Spaghetti
Valeurs nutritionnelles pour 100 g
Famille : Féculents
Les spaghetti font partie des pâtes les plus emblématiques de la cuisine italienne. Ces longs filaments de pâte, fabriqués à partir de semoule de blé dur et d’eau, séduisent par leur simplicité et leur polyvalence. Une fois cuits, ils affichent environ 158 kcal pour 100 g, avec près de 31 g de glucides, 5,8 g de protéines et seulement 0,93 g de lipides. Comme tous les féculents, ils constituent une source d’énergie de fond, idéale pour soutenir le rythme d’une journée active. Disponibles en version classique, complète ou aux œufs, les spaghetti trouvent naturellement leur place dans une alimentation équilibrée, à condition de surveiller les portions et la richesse des sauces qui les accompagnent.

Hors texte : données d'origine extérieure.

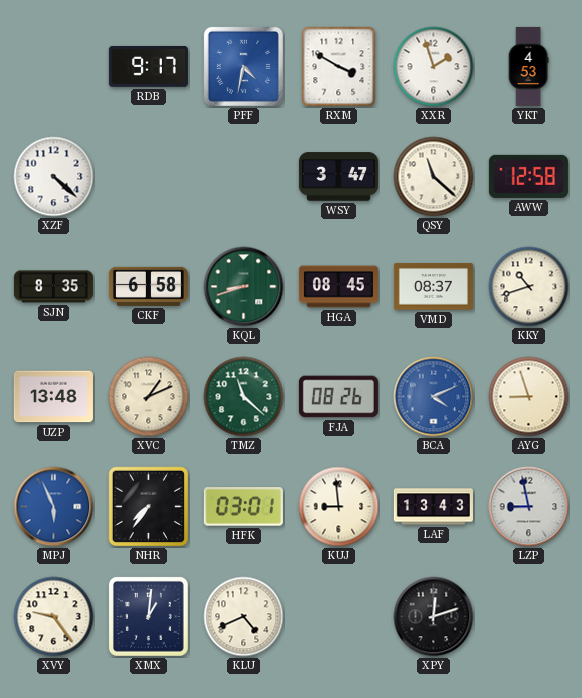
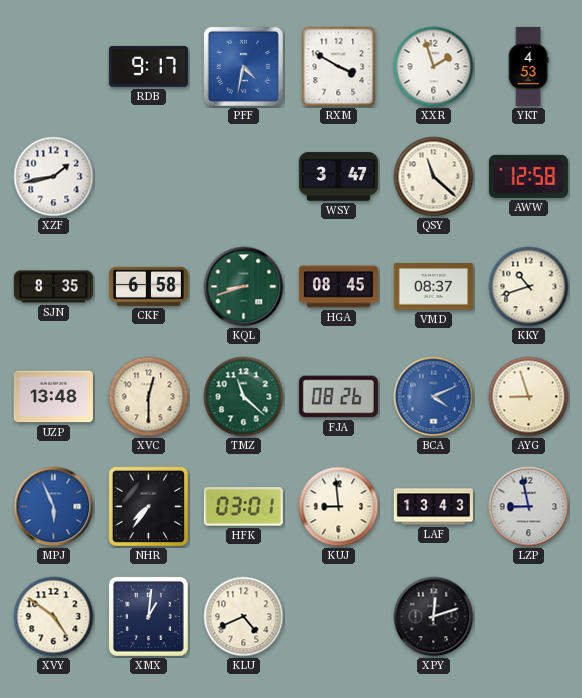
XZF: 4:22 -> 1:43
XVC: 1:11 -> 12:30
XVY: 9:24 -> 4:51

Répartition nutritionnelle en %
Tableau nutritionnel Spaghetti
(pour 100 g)
- Calories : 158 kcal
- Kilojoules : 661 kJ
- Protéines : 5.8 g
- Glucides : 30.9 g
- Lipides : 0.9 g
- Fibres : 1.8 g
Conseils
La réussite des spaghetti commence à la cuisson. Pour obtenir une texture al dente, plonge-les dans un grand volume d’eau bouillante salée et respecte le temps indiqué, généralement entre 8 et 11 minutes. Cuits al dente, leur index glycémique reste plus modéré qu’avec une cuisson prolongée, ce qui favorise une libération progressive de l’énergie. Évite de trop rincer pour conserver l’amidon qui aide la sauce à bien napper.
Côté portions, compte environ 60 à 80 g de spaghetti crus par personne en plat principal, soit l’équivalent d’environ 150 à 200 g cuits. Pour les associations, privilégie des sauces simples : tomate fraîche, légumes de saison, herbes, un filet d’huile d’olive. Les sauces crémeuses et le fromage en grande quantité augmentent vite la densité calorique du plat, un point d’attention si tu surveilles ton poids.
- Variétés à explorer : tu peux varier avec des spaghetti complets, plus riches en fibres, ou découvrir l’univers plus large des pâtes sous toutes leurs formes.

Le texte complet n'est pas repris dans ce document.